> **DATA SHOWN**
__________________________________________________
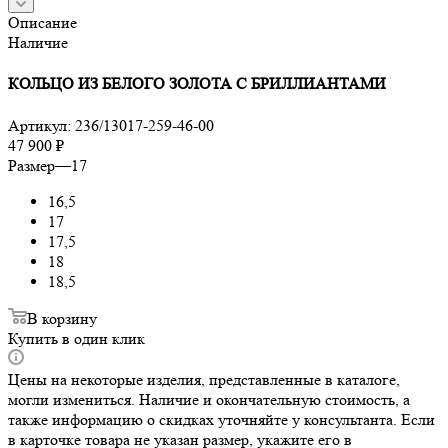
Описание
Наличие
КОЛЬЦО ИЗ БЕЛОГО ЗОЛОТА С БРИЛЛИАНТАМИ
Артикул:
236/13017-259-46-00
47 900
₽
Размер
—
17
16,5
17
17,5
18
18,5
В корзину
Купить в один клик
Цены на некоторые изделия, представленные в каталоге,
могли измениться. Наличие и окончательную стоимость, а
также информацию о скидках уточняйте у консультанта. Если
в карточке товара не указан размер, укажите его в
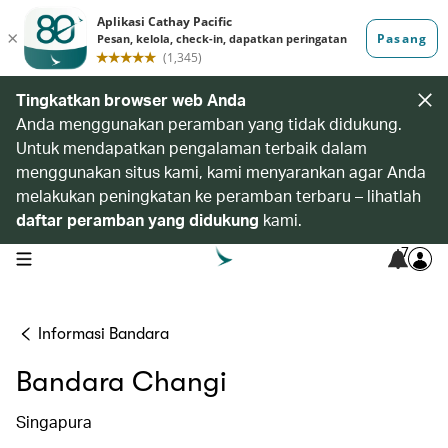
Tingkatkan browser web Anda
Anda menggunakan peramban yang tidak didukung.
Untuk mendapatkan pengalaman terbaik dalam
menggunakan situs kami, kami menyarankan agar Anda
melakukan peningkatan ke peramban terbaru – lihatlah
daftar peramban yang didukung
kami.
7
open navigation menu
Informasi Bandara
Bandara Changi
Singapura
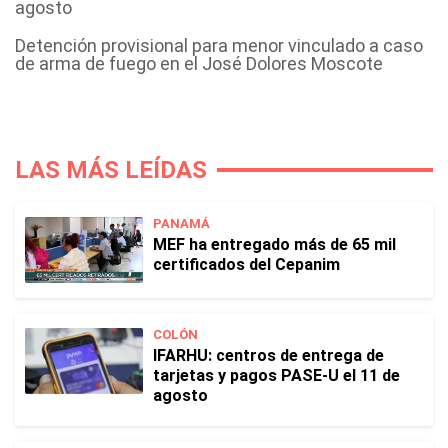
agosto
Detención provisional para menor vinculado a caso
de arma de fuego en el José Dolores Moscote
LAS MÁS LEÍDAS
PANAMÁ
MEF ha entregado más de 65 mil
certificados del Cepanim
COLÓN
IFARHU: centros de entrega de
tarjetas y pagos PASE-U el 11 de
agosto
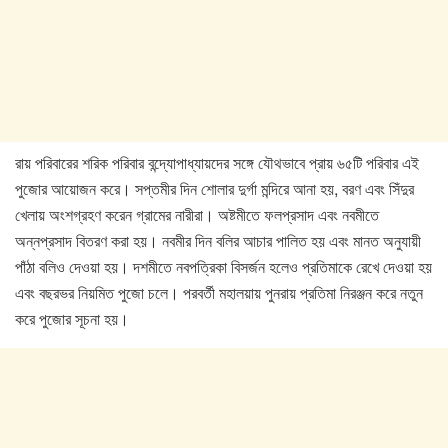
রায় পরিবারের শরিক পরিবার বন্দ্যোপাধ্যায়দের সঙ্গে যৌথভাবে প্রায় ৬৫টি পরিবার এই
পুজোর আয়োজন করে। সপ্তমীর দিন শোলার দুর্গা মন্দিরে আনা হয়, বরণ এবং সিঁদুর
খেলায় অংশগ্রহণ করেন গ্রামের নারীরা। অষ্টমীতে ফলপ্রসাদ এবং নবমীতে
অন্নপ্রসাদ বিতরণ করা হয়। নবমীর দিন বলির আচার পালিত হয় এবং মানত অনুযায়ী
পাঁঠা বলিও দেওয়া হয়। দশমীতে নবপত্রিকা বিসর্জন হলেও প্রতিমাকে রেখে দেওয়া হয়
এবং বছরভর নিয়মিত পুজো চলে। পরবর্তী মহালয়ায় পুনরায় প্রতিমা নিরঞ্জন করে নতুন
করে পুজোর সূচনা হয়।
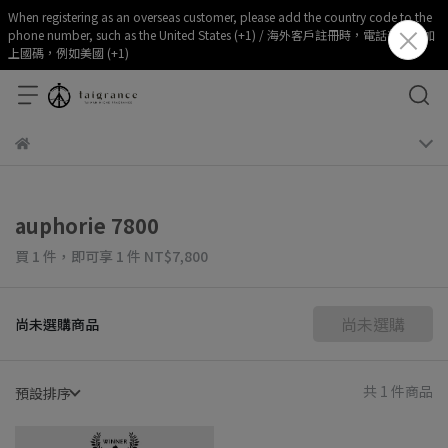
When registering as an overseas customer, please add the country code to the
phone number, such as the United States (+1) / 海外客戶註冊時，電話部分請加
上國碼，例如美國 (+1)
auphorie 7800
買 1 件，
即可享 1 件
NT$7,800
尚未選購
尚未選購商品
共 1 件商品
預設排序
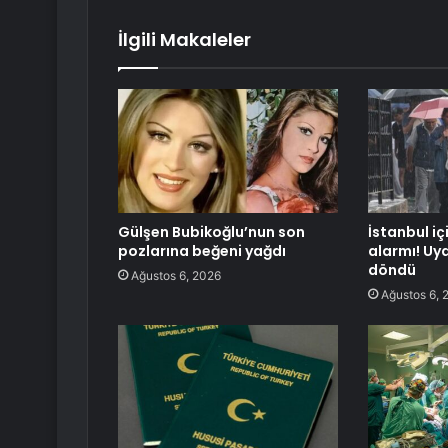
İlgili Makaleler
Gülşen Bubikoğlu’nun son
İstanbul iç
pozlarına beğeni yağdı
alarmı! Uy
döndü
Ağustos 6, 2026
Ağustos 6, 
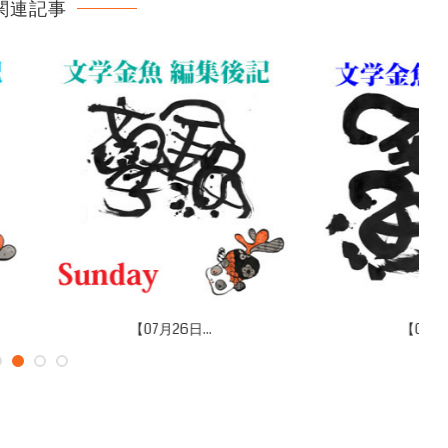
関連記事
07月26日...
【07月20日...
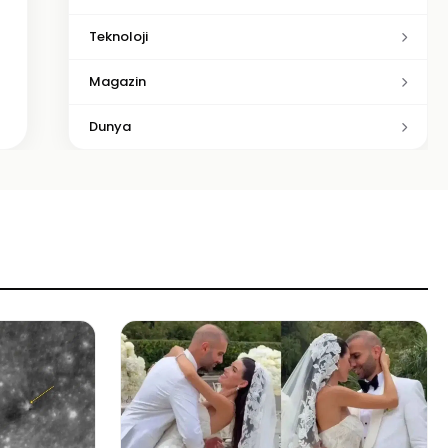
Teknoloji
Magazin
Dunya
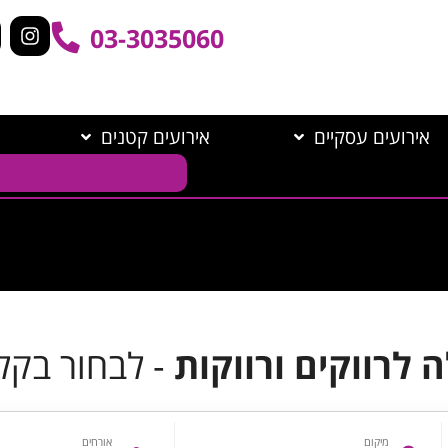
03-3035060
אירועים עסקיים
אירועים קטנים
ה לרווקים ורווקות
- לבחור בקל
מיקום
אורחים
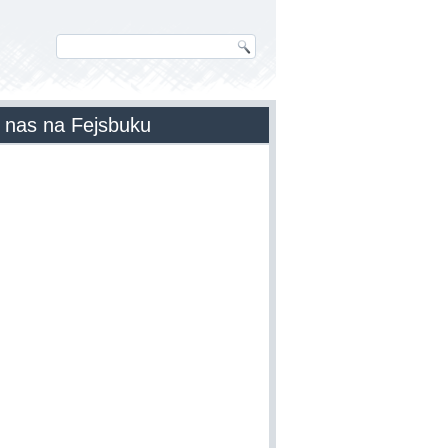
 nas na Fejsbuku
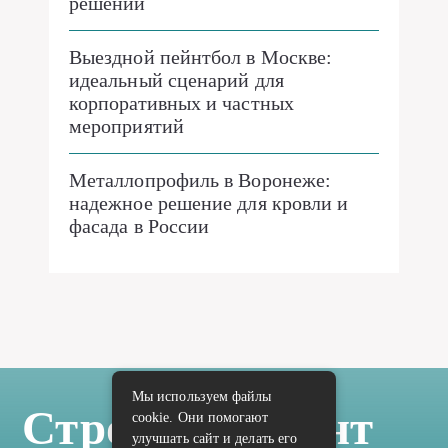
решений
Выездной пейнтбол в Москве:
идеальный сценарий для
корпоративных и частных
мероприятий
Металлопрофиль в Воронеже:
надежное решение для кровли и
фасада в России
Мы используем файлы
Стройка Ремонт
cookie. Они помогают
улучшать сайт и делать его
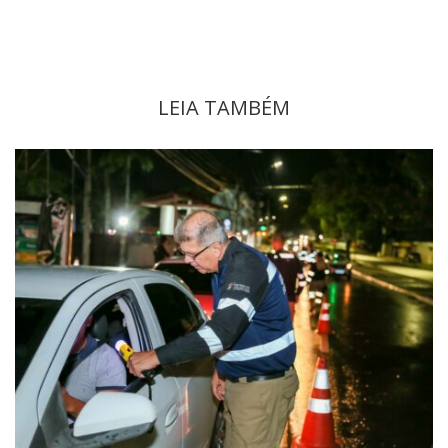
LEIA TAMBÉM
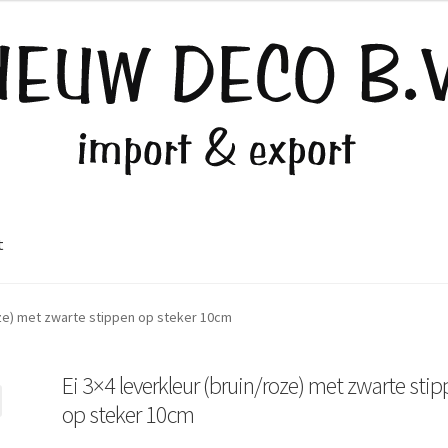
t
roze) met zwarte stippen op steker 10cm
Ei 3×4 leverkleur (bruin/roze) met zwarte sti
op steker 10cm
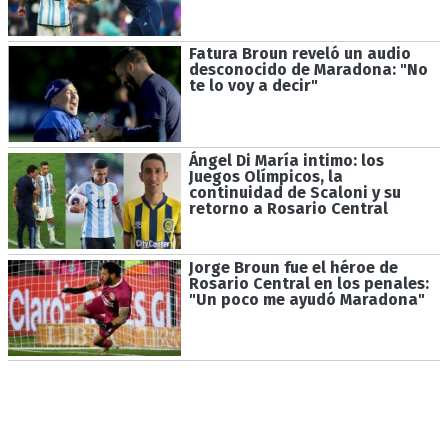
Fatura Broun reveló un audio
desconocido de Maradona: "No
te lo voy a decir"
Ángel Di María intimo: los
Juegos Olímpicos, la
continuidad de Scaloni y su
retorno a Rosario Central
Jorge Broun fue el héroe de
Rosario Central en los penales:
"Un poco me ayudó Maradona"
__________________________________________________
> **WHAT IS REQUIRED**
Return word for word the lines from the beginning of the entries through the line that contains "When registering as", both ends included, but no pictures.

> **FINAL ANSWER**
Описание
Наличие
КОЛЬЦО ИЗ БЕЛОГО ЗОЛОТА С БРИЛЛИАНТАМИ
Артикул:
236/13017-259-46-00
47 900
₽
Размер
—
17
16,5
17
17,5
18
18,5
В корзину
Купить в один клик
Цены на некоторые изделия, представленные в каталоге,
могли измениться. Наличие и окончательную стоимость, а
также информацию о скидках уточняйте у консультанта. Если
в карточке товара не указан размер, укажите его в
Tingkatkan browser web Anda
Anda menggunakan peramban yang tidak didukung.
Untuk mendapatkan pengalaman terbaik dalam
menggunakan situs kami, kami menyarankan agar Anda
melakukan peningkatan ke peramban terbaru – lihatlah
daftar peramban yang didukung
kami.
7
open navigation menu
Informasi Bandara
Bandara Changi
Singapura
agosto
Detención provisional para menor vinculado a caso
de arma de fuego en el José Dolores Moscote
LAS MÁS LEÍDAS
PANAMÁ
MEF ha entregado más de 65 mil
certificados del Cepanim
COLÓN
IFARHU: centros de entrega de
tarjetas y pagos PASE-U el 11 de
agosto
রায় পরিবারের শরিক পরিবার বন্দ্যোপাধ্যায়দের সঙ্গে যৌথভাবে প্রায় ৬৫টি পরিবার এই
পুজোর আয়োজন করে। সপ্তমীর দিন শোলার দুর্গা মন্দিরে আনা হয়, বরণ এবং সিঁদুর
খেলায় অংশগ্রহণ করেন গ্রামের নারীরা। অষ্টমীতে ফলপ্রসাদ এবং নবমীতে
অন্নপ্রসাদ বিতরণ করা হয়। নবমীর দিন বলির আচার পালিত হয় এবং মানত অনুযায়ী
পাঁঠা বলিও দেওয়া হয়। দশমীতে নবপত্রিকা বিসর্জন হলেও প্রতিমাকে রেখে দেওয়া হয়
এবং বছরভর নিয়মিত পুজো চলে। পরবর্তী মহালয়ায় পুনরায় প্রতিমা নিরঞ্জন করে নতুন
করে পুজোর সূচনা হয়।
When registering as an overseas customer, please add the country code to the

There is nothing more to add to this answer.